● TASK TO COMPLETE
Where does "container" occur in the listing? Copy every line that holds it.

● SOURCE INFORMATION

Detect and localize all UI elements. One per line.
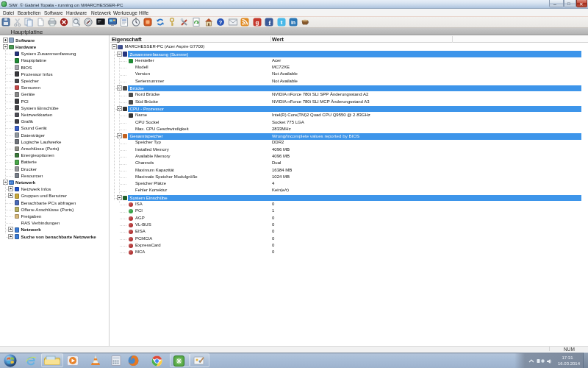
svg-text:in: in: [291, 20, 295, 25]
svg-text:?: ?: [219, 19, 223, 26]
svg-text:t: t: [280, 19, 282, 26]
svg-text:g: g: [255, 19, 259, 26]
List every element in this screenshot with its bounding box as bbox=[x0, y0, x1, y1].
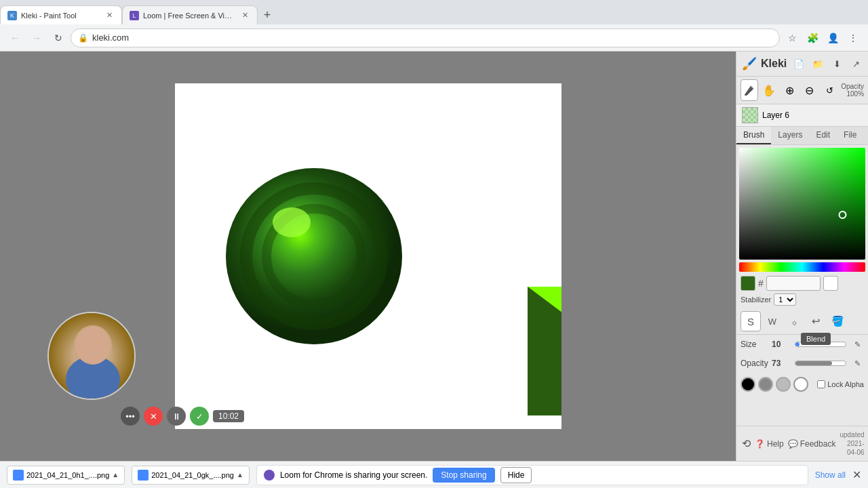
content-wrapper: ••• ✕ ⏸ ✓ 10:02 🖌️ Kleki 📄 📁 ⬇ ↗ ? bbox=[0, 52, 868, 488]
download-filename-2: 2021_04_21_0gk_....png bbox=[151, 471, 234, 479]
canvas-container[interactable]: ••• ✕ ⏸ ✓ 10:02 bbox=[0, 52, 736, 461]
rotate-button[interactable]: ↺ bbox=[821, 79, 839, 101]
nav-bar: ← → ↻ 🔒 kleki.com ☆ 🧩 👤 ⋮ bbox=[0, 24, 868, 52]
eraser-tool-button[interactable]: ⬦ bbox=[784, 311, 804, 331]
size-value: 10 bbox=[772, 340, 791, 349]
swatch-white[interactable] bbox=[793, 377, 808, 392]
tab-bar: K Kleki - Paint Tool ✕ L Loom | Free Scr… bbox=[0, 0, 868, 24]
opacity-slider[interactable] bbox=[795, 361, 846, 366]
help-button[interactable]: ❓ Help bbox=[755, 439, 784, 449]
tab-loom[interactable]: L Loom | Free Screen & Video Rec... ✕ bbox=[122, 5, 258, 24]
stabilizer-row: Stabilizer 12345 bbox=[739, 293, 865, 306]
tools-section: ✋ ⊕ ⊖ ↺ Opacity 100% bbox=[736, 77, 868, 104]
pause-button[interactable]: ⏸ bbox=[167, 407, 186, 426]
loom-notification: Loom for Chrome is sharing your screen. … bbox=[256, 465, 808, 485]
stabilizer-select[interactable]: 12345 bbox=[774, 293, 796, 306]
tab-brush[interactable]: Brush bbox=[736, 127, 771, 144]
lock-alpha-container: Lock Alpha bbox=[817, 380, 864, 388]
person-silhouette bbox=[49, 312, 134, 400]
fill-tool-button[interactable]: 🪣 bbox=[827, 311, 848, 331]
current-color-swatch[interactable] bbox=[741, 276, 755, 291]
tab-file[interactable]: File bbox=[837, 127, 863, 144]
download-chevron-1[interactable]: ▲ bbox=[112, 471, 119, 479]
white-swatch[interactable] bbox=[823, 276, 838, 291]
hex-input[interactable] bbox=[766, 276, 821, 291]
color-picker[interactable]: # Stabilizer 12345 bbox=[736, 145, 868, 308]
svg-point-12 bbox=[75, 327, 111, 365]
kleki-header-icons: 📄 📁 ⬇ ↗ ? bbox=[791, 56, 868, 72]
back-button[interactable]: ← bbox=[5, 28, 24, 47]
swatch-black[interactable] bbox=[741, 377, 755, 392]
undo-button[interactable]: ⟲ bbox=[742, 434, 751, 453]
updated-label: updated bbox=[840, 430, 864, 439]
kleki-favicon: K bbox=[7, 11, 17, 20]
color-gradient[interactable] bbox=[739, 148, 865, 260]
tab-kleki-close[interactable]: ✕ bbox=[104, 10, 115, 21]
tab-loom-title: Loom | Free Screen & Video Rec... bbox=[143, 12, 235, 20]
zoom-out-button[interactable]: ⊖ bbox=[801, 79, 818, 101]
hide-button[interactable]: Hide bbox=[500, 467, 532, 483]
tab-kleki[interactable]: K Kleki - Paint Tool ✕ bbox=[0, 5, 122, 24]
zoom-in-button[interactable]: ⊕ bbox=[781, 79, 798, 101]
download-file-icon-2 bbox=[138, 470, 149, 481]
extension-button[interactable]: 🧩 bbox=[803, 28, 822, 47]
main-area: ••• ✕ ⏸ ✓ 10:02 🖌️ Kleki 📄 📁 ⬇ ↗ ? bbox=[0, 52, 868, 461]
nav-right-icons: ☆ 🧩 👤 ⋮ bbox=[783, 28, 863, 47]
media-controls: ••• ✕ ⏸ ✓ 10:02 bbox=[121, 407, 244, 426]
open-file-button[interactable]: 📁 bbox=[810, 56, 826, 72]
download-item-1[interactable]: 2021_04_21_0h1_....png ▲ bbox=[7, 466, 125, 485]
swatches-row: Lock Alpha bbox=[736, 373, 868, 396]
stop-recording-button[interactable]: ✕ bbox=[144, 407, 163, 426]
brush-tool-button[interactable] bbox=[741, 79, 758, 101]
share-button[interactable]: ↗ bbox=[848, 56, 864, 72]
updated-info: updated 2021-04-06 bbox=[840, 430, 864, 457]
download-chevron-2[interactable]: ▲ bbox=[237, 471, 243, 479]
dismiss-bar-button[interactable]: ✕ bbox=[852, 468, 861, 481]
show-all-button[interactable]: Show all bbox=[815, 470, 846, 480]
feedback-button[interactable]: 💬 Feedback bbox=[788, 439, 836, 449]
hand-tool-button[interactable]: ✋ bbox=[761, 79, 778, 101]
menu-button[interactable]: ⋮ bbox=[844, 28, 863, 47]
address-bar[interactable]: 🔒 kleki.com bbox=[71, 28, 780, 47]
confirm-button[interactable]: ✓ bbox=[190, 407, 209, 426]
hash-icon: # bbox=[758, 278, 764, 289]
color-inputs: # bbox=[739, 276, 865, 291]
hue-bar[interactable] bbox=[739, 262, 865, 272]
svg-rect-15 bbox=[739, 148, 865, 260]
more-options-button[interactable]: ••• bbox=[121, 407, 140, 426]
download-bar: 2021_04_21_0h1_....png ▲ 2021_04_21_0gk_… bbox=[0, 461, 868, 488]
download-item-2[interactable]: 2021_04_21_0gk_....png ▲ bbox=[132, 466, 250, 485]
opacity-edit-button[interactable]: ✎ bbox=[850, 357, 864, 370]
new-tab-button[interactable]: + bbox=[258, 5, 277, 24]
blend-tool-button[interactable]: W bbox=[762, 311, 783, 331]
browser-chrome: K Kleki - Paint Tool ✕ L Loom | Free Scr… bbox=[0, 0, 868, 52]
tab-edit[interactable]: Edit bbox=[809, 127, 837, 144]
kleki-logo: Kleki bbox=[761, 58, 787, 70]
new-file-button[interactable]: 📄 bbox=[791, 56, 807, 72]
drawing-svg bbox=[175, 83, 561, 429]
layer-thumbnail bbox=[742, 107, 758, 123]
profile-button[interactable]: 👤 bbox=[823, 28, 842, 47]
opacity-slider-value: 73 bbox=[772, 359, 791, 368]
tab-loom-close[interactable]: ✕ bbox=[239, 10, 250, 21]
path-tool-button[interactable]: ↩ bbox=[806, 311, 826, 331]
stop-sharing-button[interactable]: Stop sharing bbox=[433, 468, 494, 483]
refresh-button[interactable]: ↻ bbox=[49, 28, 68, 47]
lock-alpha-checkbox[interactable] bbox=[817, 380, 825, 388]
tab-kleki-title: Kleki - Paint Tool bbox=[21, 12, 100, 20]
smudge-tool-button[interactable]: S bbox=[741, 311, 761, 331]
svg-point-3 bbox=[273, 207, 311, 237]
size-edit-button[interactable]: ✎ bbox=[850, 338, 864, 351]
canvas[interactable] bbox=[175, 83, 561, 429]
help-question-icon: ❓ bbox=[755, 439, 765, 449]
download-button[interactable]: ⬇ bbox=[829, 56, 845, 72]
download-file-icon-1 bbox=[13, 470, 24, 481]
forward-button[interactable]: → bbox=[27, 28, 46, 47]
bookmark-star-button[interactable]: ☆ bbox=[783, 28, 802, 47]
swatch-lightgray[interactable] bbox=[776, 377, 791, 392]
updated-date: 2021-04-06 bbox=[840, 439, 864, 457]
tab-layers[interactable]: Layers bbox=[771, 127, 809, 144]
kleki-header: 🖌️ Kleki 📄 📁 ⬇ ↗ ? bbox=[736, 52, 868, 77]
swatch-gray[interactable] bbox=[758, 377, 773, 392]
stabilizer-label: Stabilizer bbox=[741, 296, 771, 304]
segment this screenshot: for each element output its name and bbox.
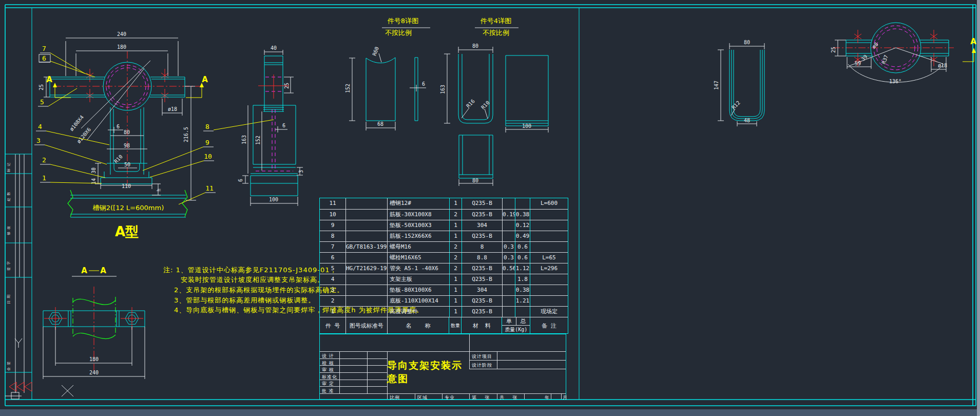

● RESULT
canvas-container[interactable]: ••• ✕ ⏸ ✓ 10:02 bbox=[0, 52, 736, 461]
lock-alpha-container: Lock Alpha bbox=[817, 380, 864, 388]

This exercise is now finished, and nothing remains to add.